California courts have ruled that section 2017.210 allows discovery by any method of discovery. (See Irvington-Moore, Inc. v. Superior Court (1993) 14 Cal.App.4th 733, 739 [“Had the Legislature intended to limit discovery of insurance information to particular methods of discovery, it would have done so by adding such a provision to the code section or sections which deal specifically with a particular method or methods of discovery.”].) So all forms of discovery, including requests for production, special interrogatories, and depositions are fair game to discover the type, content, and limits of the policy.
Once you have received the policy, read it carefully. To be enforceable, the policy must expressly state that the defense costs reduce the limits of the policy. (Haynes v. Farmers Ins. Exchange (2004) 32 Cal.4th 1198 [“[T]o be enforceable, any provision that takes away or limits coverage reasonably expected by an insured must be conspicuous, plain and clear. Thus, any such limitation must be placed and printed so that it will attract the reader’s attention.”]) Look for how losses are defined or any clause that states that the limits of liability are reduced by the costs of legal defense. Consult with coverage counsel if you have any questions.

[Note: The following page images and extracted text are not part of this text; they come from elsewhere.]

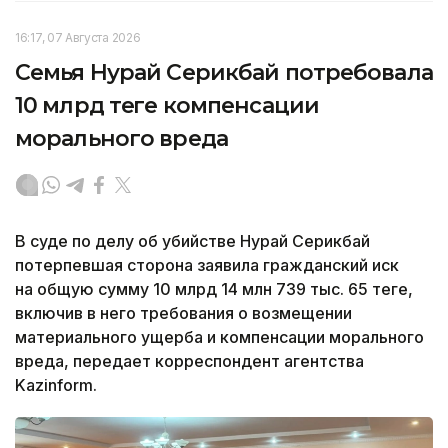
16:17, 07 Августа 2026
Семья Нурай Серикбай потребовала
10 млрд теңге компенсации
морального вреда
В суде по делу об убийстве Нурай Серикбай
потерпевшая сторона заявила гражданский иск
на общую сумму 10 млрд 14 млн 739 тыс. 65 теңге,
включив в него требования о возмещении
материального ущерба и компенсации морального
вреда, передает корреспондент агентства
Kazinform.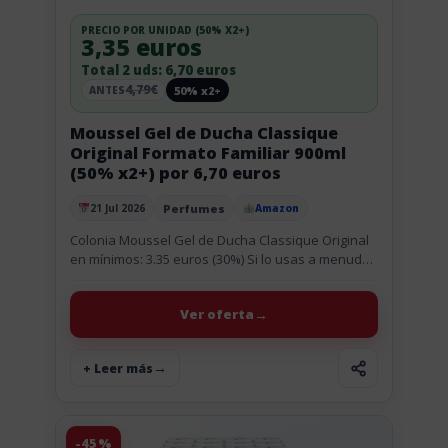
PRECIO POR UNIDAD (50% X2+)
3,35 euros
Total 2 uds: 6,70 euros
4,79€
50% x2+
ANTES
Moussel Gel de Ducha Classique
Original Formato Familiar 900ml
(50% x2+) por 6,70 euros
Perfumes
21 Jul 2026
Amazon
Publicado el
Colonia Moussel Gel de Ducha Classique Original
en mínimos: 3.35 euros (30%) Si lo usas a menudo
en casa, este formato familiar de Moussel
Classique Original...
Ver oferta
+ Leer más
-45%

If you have determined that defendant has a viable burning limits policy, think strategically. Protect your client’s interests by litigating judiciously while minimizing defense fees and costs. Engage in early resolution of the case to maximize the money to your client but be cognizant when making a policy limits demand since the available limits are constantly changing.
Overall recognizing a burning limits policy early is crucial. If you are faced with an insured with a low policy limit, minimal assets, and a burning limits policy, it is important to engage in settlement talks early before the insurer and defense counsel have spent the policy, or a significant portion of it, defending the action.